Jika seribu orang diminta menyampaikan pemahamannya tentang cinta berdasar pengalaman hidupnya, maka akan ada seribu macam ungkapan tentang cinta, karena cinta itu indah, obyektip, juga subyektip serta misterius, bergantung pengalaman masing-masing.

Ada yang menyimpulkan bahwa cinta itu motivator yang sangat kuat, yang lain mengatakan bahwa cinta itu keindahan yang susah diterangkan, yang lain mengatakan bahwa cinta itu adalah penderitaan yang yang sangat menyakitkan.

• Ada orang yang termotivasi oleh dorongan cintanya sehingga ia menjadi orang yang sangat berani dan tak kenal menyerah dalam menghadapi tantangan,sehingga baginya, demi untuk cinta….gunung akan ku daki, lautanpun akan ku seberangi.

• Ada orang yang dapat merasakan keindahan cintanya sehingga semua yang Nampak; air, gunung, awan, langit biru bahkan sampahpun terlihat indah.

• Sebaliknya ada orang yang karena kegagalan cintanya membuat semua yang ada itu terasa menjengkelkan. Senyuman orang dirasakan sebagai ledekan, kemesraan pasangan di rumah sebelah terasa menyakitkan, kicauan burung terasa sebagai sindiran, pokoknya tidak ada sesuatupun yang indah. Penderitaan cinta membuat semua yang ada menambah penderitaannya.

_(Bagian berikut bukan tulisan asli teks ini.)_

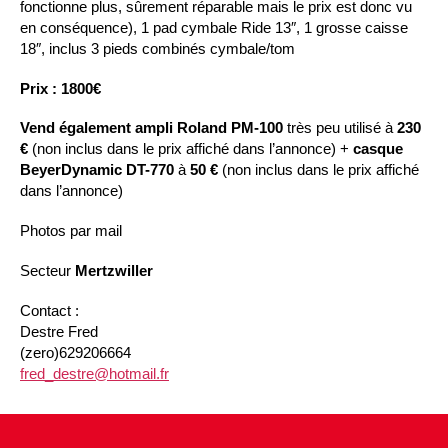
fonctionne plus, sûrement réparable mais le prix est donc vu
en conséquence), 1 pad cymbale Ride 13″, 1 grosse caisse
18″, inclus 3 pieds combinés cymbale/tom
Prix : 1800€
Vend également ampli Roland PM-100
très peu utilisé à
230
€
(non inclus dans le prix affiché dans l’annonce) +
casque
BeyerDynamic DT-770
à
50 €
(non inclus dans le prix affiché
dans l’annonce)
Photos par mail
Secteur
Mertzwiller
Contact :
Destre Fred
(zero)629206664
fred_destre@hotmail.fr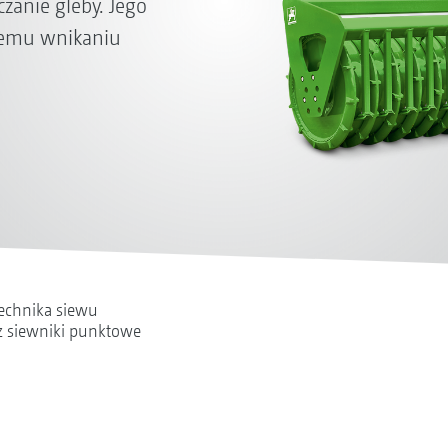
anie gleby. Jego
iemu wnikaniu
echnika siewu
 siewniki punktowe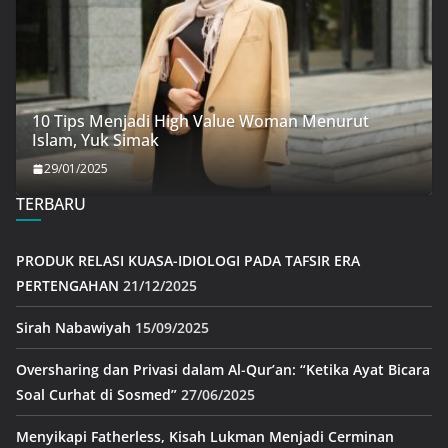
10 Tips Menjadi High Value Woman Menurut
Islam, Yuk Simak
29/01/2025
TERBARU
PRODUK RELASI KUASA-IDIOLOGI PADA TAFSIR ERA
PERTENGAHAN
21/12/2025
Sirah Nabawiyah
15/09/2025
Oversharing dan Privasi dalam Al-Qur’an: “Ketika Ayat Bicara
Soal Curhat di Sosmed”
27/06/2025
Menyikapi Fatherless, Kisah Lukman Menjadi Cerminan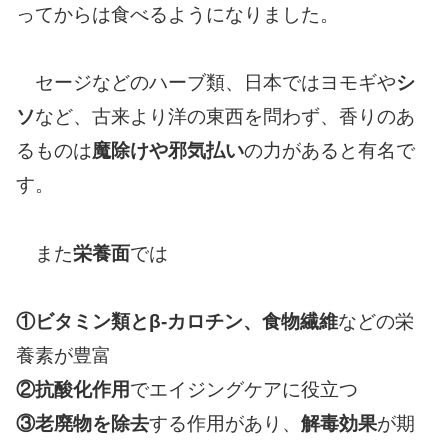
ってからは食べるようになりました。
セージなどのハーブ類、日本ではヨモギや
シ
ソ
など、古来より洋の東西を問わず、香りのあ
るものは
魔除けや邪気払い
の力があると有名で
す。
また
栄養面
では
①ビタミン類とβ-カロチン、食物繊維
などの栄
養素が豊富
②抗酸化作用
でエイジングケアに役立つ
③老廃物を除去
する作用があり、
解毒効果
が期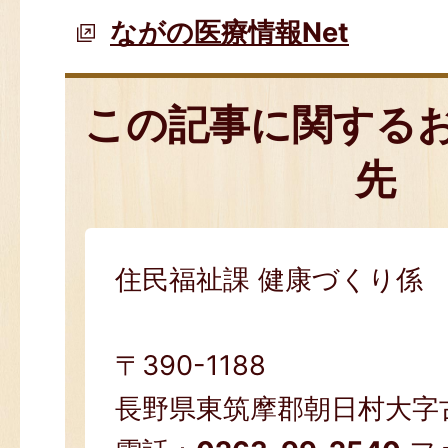
ながの医療情報Net
この記事に関する
先
住民福祉課 健康づくり係
〒390-1188
長野県東筑摩郡朝日村大字古見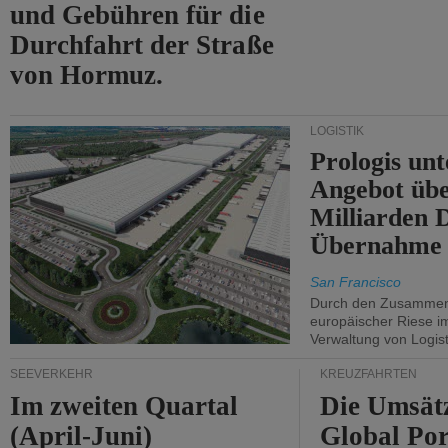
und Gebühren für die
Durchfahrt der Straße
von Hormuz.
LOGISTIK
Prologis unt
Angebot übe
Milliarden 
Übernahme 
San Francisco
Durch den Zusammens
europäischer Riese i
Verwaltung von Logist
SEEVERKEHR
KREUZFAHRTEN
Im zweiten Quartal
Die Umsät
(April-Juni)
Global Por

Jadi cinta itu apa ? Sesungguhnya cinta yang ada pada manusia itu berasal dari sang Pencipta, yaitu Tuhan. Allah memiliki sifat kasih sayang, Maha Pengasih lagi Maha Penyayang, ar Rohman ar Rohim. Limpahan kasih sayang Tuhan itu menjelma dalam ciptaannya, maka proses reproduksi manusia selalu sarat dengan rasa cinta kasih, dari jatuh cinta, kemudian menjalin cinta, kontrak cinta (akad nikah), bermain cinta suami isteri, meneteskan gen di dalam garba kasih sayang (rahim ibu), dan seterusnya lahir bayi dengan penuh fitrah kasih sayang, tumbuh kembang hingga dewasa kesemuanya diselimuti rasa cinta dan kasih sayang.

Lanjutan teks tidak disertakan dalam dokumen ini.